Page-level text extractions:
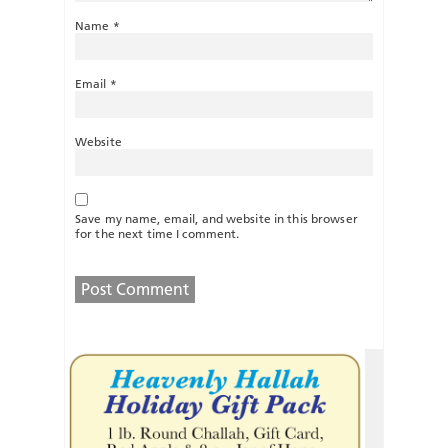
Name
*
Email
*
Website
Save my name, email, and website in this browser
for the next time I comment.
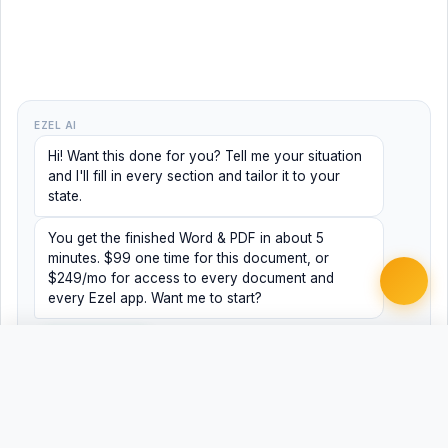
EZEL AI
Hi! Want this done for you? Tell me your situation
and I'll fill in every section and tailor it to your
state.
You get the finished Word & PDF in about 5
minutes. $99 one time for this document, or
$249/mo for access to every document and
every Ezel app. Want me to start?
Yes, help me
No, just browsing
Free
Free
Finish my document ·
Word
PDF
$99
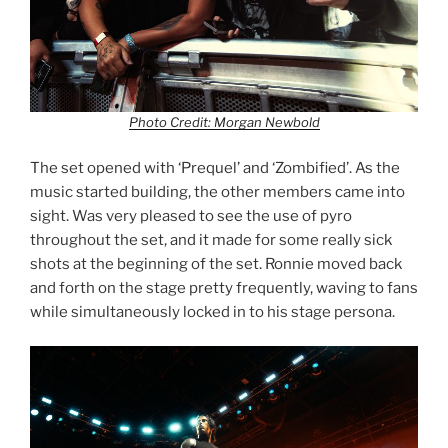
Photo Credit: Morgan Newbold
The set opened with ‘Prequel’ and ‘Zombified’. As the
music started building, the other members came into
sight. Was very pleased to see the use of pyro
throughout the set, and it made for some really sick
shots at the beginning of the set. Ronnie moved back
and forth on the stage pretty frequently, waving to fans
while simultaneously locked in to his stage persona.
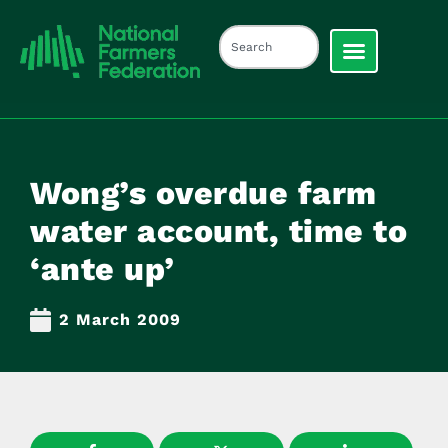
Wong’s overdue farm
water account, time to
‘ante up’
2 March 2009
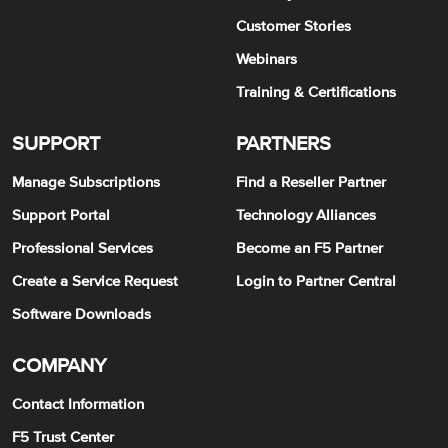
Customer Stories
Webinars
Training & Certifications
SUPPORT
PARTNERS
Manage Subscriptions
Find a Reseller Partner
Support Portal
Technology Alliances
Professional Services
Become an F5 Partner
Create a Service Request
Login to Partner Central
Software Downloads
COMPANY
Contact Information
F5 Trust Center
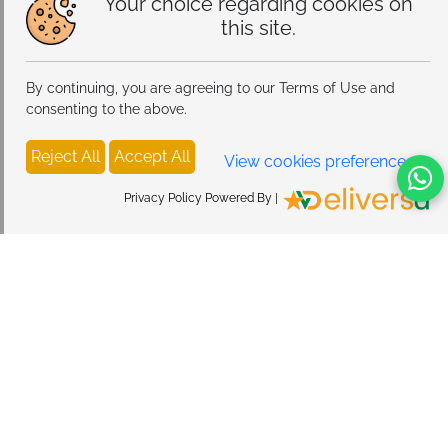
Your choice regarding cookies on
this site.
By continuing, you are agreeing to our Terms of Use and
consenting to the above.
Reject All
Accept All
View cookies preferences
Privacy Policy Powered By |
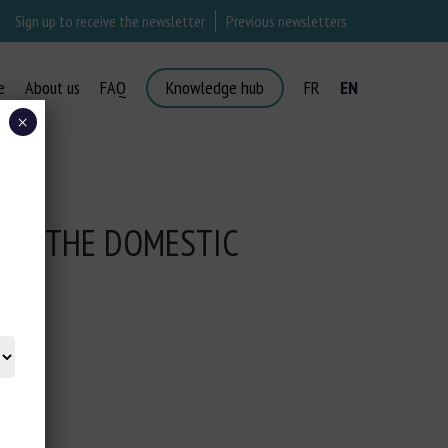
Sign up to receive the newsletter
Previous newsletters
e
About us
FAQ
Knowledge hub
FR
EN
×
 IN THE DOMESTIC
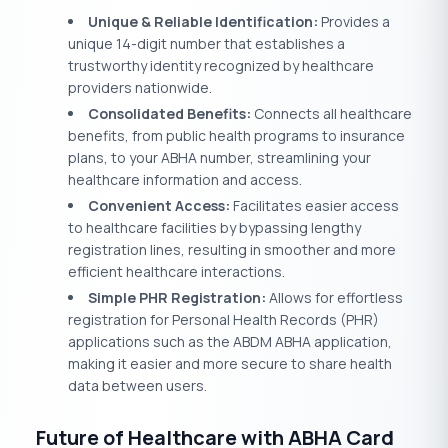
Unique & Reliable Identification:
Provides a
unique 14-digit number that establishes a
trustworthy identity recognized by healthcare
providers nationwide.
Consolidated Benefits:
Connects all healthcare
benefits, from public health programs to insurance
plans, to your ABHA number, streamlining your
healthcare information and access.
Convenient Access:
Facilitates easier access
to healthcare facilities by bypassing lengthy
registration lines, resulting in smoother and more
efficient healthcare interactions.
Simple PHR Registration:
Allows for effortless
registration for Personal Health Records (PHR)
applications such as the ABDM ABHA application,
making it easier and more secure to share health
data between users.
Future of Healthcare with ABHA Card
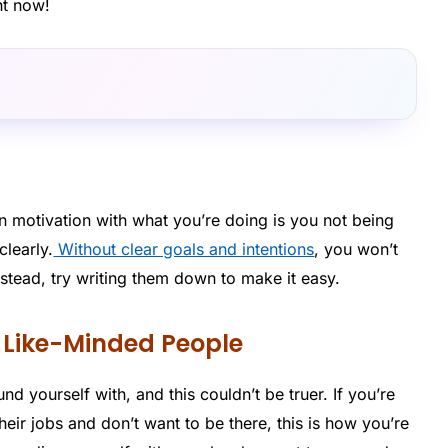
ht now!
in motivation with what you’re doing is you not being
clearly.
Without clear goals and intentions
, you won’t
nstead, try writing them down to make it easy.
h Like-Minded People
d yourself with, and this couldn’t be truer. If you’re
eir jobs and don’t want to be there, this is how you’re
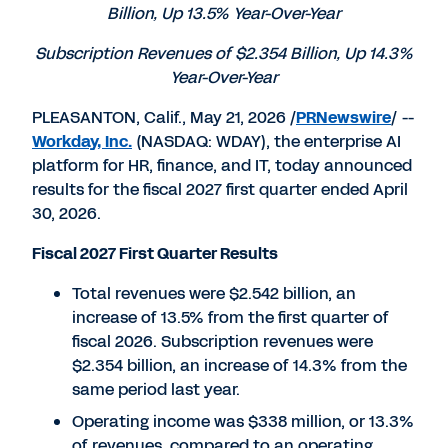
Billion, Up 13.5% Year-Over-Year
Subscription Revenues of $2.354 Billion, Up 14.3%
Year-Over-Year
PLEASANTON, Calif., May 21, 2026 /
PRNewswire
/ --
Workday, Inc.
(NASDAQ: WDAY), the enterprise AI
platform for HR, finance, and IT, today announced
results for the fiscal 2027 first quarter ended April
30, 2026.
Fiscal 2027 First Quarter Results
Total revenues were $2.542 billion, an
increase of 13.5% from the first quarter of
fiscal 2026. Subscription revenues were
$2.354 billion, an increase of 14.3% from the
same period last year.
Operating income was $338 million, or 13.3%
of revenues, compared to an operating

What you have to do:
Your output should be the lines above from the one that contains "healthcare information and access." through the one that contains "platform for HR, finance, and", word for word, with pictures left out.

Task output:
healthcare information and access.
Convenient Access:
Facilitates easier access
to healthcare facilities by bypassing lengthy
registration lines, resulting in smoother and more
efficient healthcare interactions.
Simple PHR Registration:
Allows for effortless
registration for Personal Health Records (PHR)
applications such as the ABDM ABHA application,
making it easier and more secure to share health
data between users.
Future of Healthcare with ABHA Card
ht now!
in motivation with what you’re doing is you not being
clearly.
Without clear goals and intentions
, you won’t
nstead, try writing them down to make it easy.
h Like-Minded People
d yourself with, and this couldn’t be truer. If you’re
eir jobs and don’t want to be there, this is how you’re
Billion, Up 13.5% Year-Over-Year
Subscription Revenues of $2.354 Billion, Up 14.3%
Year-Over-Year
PLEASANTON, Calif., May 21, 2026 /
PRNewswire
/ --
Workday, Inc.
(NASDAQ: WDAY), the enterprise AI
platform for HR, finance, and IT, today announced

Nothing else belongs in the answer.